Segment Start: Records for this exercise

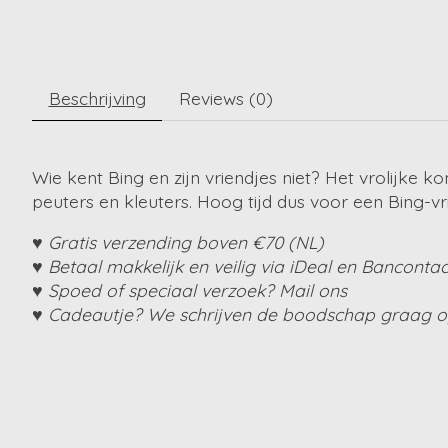
Beschrijving
Reviews (0)
Wie kent Bing en zijn vriendjes niet? Het vrolijke ko
peuters en kleuters. Hoog tijd dus voor een Bing-v
♥ Gratis verzending boven €70 (NL)
♥ Betaal makkelijk en veilig via iDeal en Bancontac
♥ Spoed of speciaal verzoek? Mail ons
♥ Cadeautje? We schrijven de boodschap graag op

Segment End: Records for this exercise

▸ What needs to be done: Copy out the line holding "Reviews (0)". Then copy every later line of the data, unchanged, through the last one.

▸ Reply to the task:
Reviews (0)
Wie kent Bing en zijn vriendjes niet? Het vrolijke ko
peuters en kleuters. Hoog tijd dus voor een Bing-v
♥ Gratis verzending boven €70 (NL)
♥ Betaal makkelijk en veilig via iDeal en Bancontac
♥ Spoed of speciaal verzoek? Mail ons
♥ Cadeautje? We schrijven de boodschap graag op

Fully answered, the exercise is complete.